JUDGE CUTS ALABAMA VERDICT AGAINST EXXON MOBIL TO $3.6 BILLION
Mar 29, 2004
By PHILLIP RAWLS
The Associated Press
3/29/2004, 5:21 p.m. CT
MONTGOMERY, Ala. (AP) -- The record $11.9 billion verdict that Alabama
won in a natural gas royalty dispute with Exxon Mobil Corp. was cut to
$3.6 billion Monday by a state judge who said she was bringing it in line
with U.S. Supreme Court guidelines.
But Montgomery County Circuit Judge Tracy McCooey said there was no question
about Exxon Mobil's intentions when it drilled natural gas wells in
state-owned waters along the Alabama coast.
"This court is thoroughly convinced, as was the jury, that Exxon
intentionally and deliberately took actions, from the moment the leases
were signed, to commit fraud upon the state," the judge wrote. "Exxon
engaged in a carefully planned scheme, conceived and approved at the highest
echelons of its corporate offices, to keep nearly $1 billion in easy money
that it knew was due."
Exxon Mobil spokesman Bob Davis said the oil company would appeal to the
Alabama Supreme Court.
"The decision is unjustified and excessive," he said.

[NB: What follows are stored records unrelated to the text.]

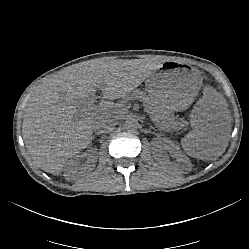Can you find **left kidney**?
<instances>
[{
    "mask_svg": "<svg viewBox=\"0 0 249 249\" xmlns=\"http://www.w3.org/2000/svg\"><path fill=\"white\" fill-rule=\"evenodd\" d=\"M158 141L164 142L163 140H158Z\"/></svg>",
    "mask_w": 249,
    "mask_h": 249,
    "instance_id": "5707ae66",
    "label": "left kidney"
}]
</instances>
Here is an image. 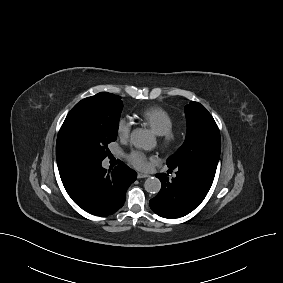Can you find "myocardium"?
I'll return each instance as SVG.
<instances>
[{
    "mask_svg": "<svg viewBox=\"0 0 283 283\" xmlns=\"http://www.w3.org/2000/svg\"><path fill=\"white\" fill-rule=\"evenodd\" d=\"M160 142L164 147H170L174 145L179 139V132L174 128H170L166 132L159 135Z\"/></svg>",
    "mask_w": 283,
    "mask_h": 283,
    "instance_id": "f54148a6",
    "label": "myocardium"
}]
</instances>
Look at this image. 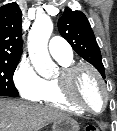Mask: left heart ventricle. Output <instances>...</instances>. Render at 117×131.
<instances>
[{
	"label": "left heart ventricle",
	"mask_w": 117,
	"mask_h": 131,
	"mask_svg": "<svg viewBox=\"0 0 117 131\" xmlns=\"http://www.w3.org/2000/svg\"><path fill=\"white\" fill-rule=\"evenodd\" d=\"M78 98L95 111L103 106V93L96 78L87 70L81 71L75 81Z\"/></svg>",
	"instance_id": "1"
}]
</instances>
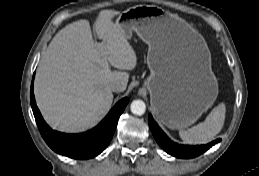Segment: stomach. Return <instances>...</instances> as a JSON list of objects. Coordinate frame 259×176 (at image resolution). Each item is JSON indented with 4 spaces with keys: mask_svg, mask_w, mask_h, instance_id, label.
<instances>
[{
    "mask_svg": "<svg viewBox=\"0 0 259 176\" xmlns=\"http://www.w3.org/2000/svg\"><path fill=\"white\" fill-rule=\"evenodd\" d=\"M115 24L127 39L134 31L148 44L150 76L144 87L157 118L172 129L195 123L218 95L203 39L184 20L155 5L130 7Z\"/></svg>",
    "mask_w": 259,
    "mask_h": 176,
    "instance_id": "obj_1",
    "label": "stomach"
}]
</instances>
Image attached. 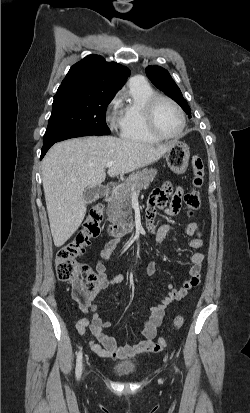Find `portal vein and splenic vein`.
Returning a JSON list of instances; mask_svg holds the SVG:
<instances>
[{
  "label": "portal vein and splenic vein",
  "mask_w": 250,
  "mask_h": 413,
  "mask_svg": "<svg viewBox=\"0 0 250 413\" xmlns=\"http://www.w3.org/2000/svg\"><path fill=\"white\" fill-rule=\"evenodd\" d=\"M113 164H114L113 162H108V163L106 164V167H107V168H110V167H112Z\"/></svg>",
  "instance_id": "1"
}]
</instances>
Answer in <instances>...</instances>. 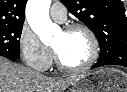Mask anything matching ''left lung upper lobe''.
Instances as JSON below:
<instances>
[{
    "instance_id": "obj_1",
    "label": "left lung upper lobe",
    "mask_w": 127,
    "mask_h": 92,
    "mask_svg": "<svg viewBox=\"0 0 127 92\" xmlns=\"http://www.w3.org/2000/svg\"><path fill=\"white\" fill-rule=\"evenodd\" d=\"M87 25L100 44V56L111 48L127 45V17L121 0H61Z\"/></svg>"
}]
</instances>
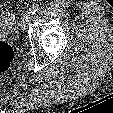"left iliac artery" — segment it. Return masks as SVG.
<instances>
[{
    "label": "left iliac artery",
    "mask_w": 113,
    "mask_h": 113,
    "mask_svg": "<svg viewBox=\"0 0 113 113\" xmlns=\"http://www.w3.org/2000/svg\"><path fill=\"white\" fill-rule=\"evenodd\" d=\"M31 13H36L39 11V5L37 3H34L30 8Z\"/></svg>",
    "instance_id": "left-iliac-artery-1"
}]
</instances>
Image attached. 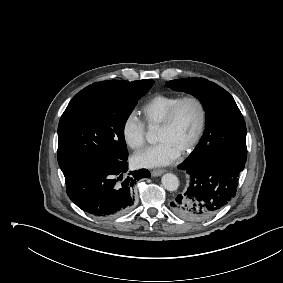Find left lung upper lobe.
<instances>
[{"mask_svg":"<svg viewBox=\"0 0 283 283\" xmlns=\"http://www.w3.org/2000/svg\"><path fill=\"white\" fill-rule=\"evenodd\" d=\"M166 85L195 96L206 110L204 134L185 164L194 166L213 159L246 162L245 121L226 90L204 78L177 79L167 81Z\"/></svg>","mask_w":283,"mask_h":283,"instance_id":"5c2ea615","label":"left lung upper lobe"}]
</instances>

State attorneys Robert Cunningham and Jere Beasley said they would have
preferred to keep the $11.9 billion verdict, but the judge's decision
will help their case in the long run.
"It dramatically increases the likelihood it will survive Exxon's
efforts to have it reversed or reduced on appeal," Cunningham said.
In November, a Montgomery County jury ruled that Exxon Mobil had cheated
the state out of royalties from natural gas wells drilled in state-owned
waters along the Alabama coast.
The jury returned a verdict of $102.8 million in compensatory damages
and interest and $11.8 billion in punitive damages. The verdict, which
was bigger than the state sought, was the largest returned by any American
jury in 2003. The other verdicts in the top 100 last year totaled $7.6 billion.
In McCooey's decision, she left the compensatory damages intact, but
cut the punitive damages to $3.5 billion. At a total of $3.6 billion,
the outcome is still larger than any other verdict of last year.
McCooey said the state's anticipated loss from underpayments over
the life of the natural gas wells was between $386 million to $930 million.
She said reducing the punitive damages to $3.5 billion would create "a
single-digit ratio between the punitive damages and the anticipated gain,"
which is in keeping with U.S. Supreme Court guidelines.
Jury foreman Joe King of Montgomery said he was disappointed by the cut.
"We wanted to set an amount that would get their attention,"
he said. "They will laugh at this. It's just change to them."
The $3.6 billion judgment compares to nearly $247 billion in revenues
and $21.5 billion in profits reported by Exxon Mobil in 2003.
Dean Peeler, executive director of the oil industry's Alabama Petroleum
Council, said the decision shows why Alabama landed at the bottom of the
U.S. Chamber of Commerce's Litigation Environment Survey last year.
The case now heads to the Alabama Supreme Court, which overturned an earlier
verdict in the case. In 2000, a Montgomery jury returned a $3.5 billion
verdict against Exxon Mobil in the same dispute, but the Supreme Court
threw it out in 2002 because jurors saw an internal legal memo from Exxon Mobil.
The state also sued other oil companies that drilled natural gas wells
in Alabama's coastal waters.
The Alabama Supreme Court is currently considering Hunt Petroleum's
appeal of a $24.6 million verdict that a Mobile County jury returned against it.
Two other oil companies settled with the state in 2002 without going to
trial. Shell paid $33.5 million and Amoco $29 million.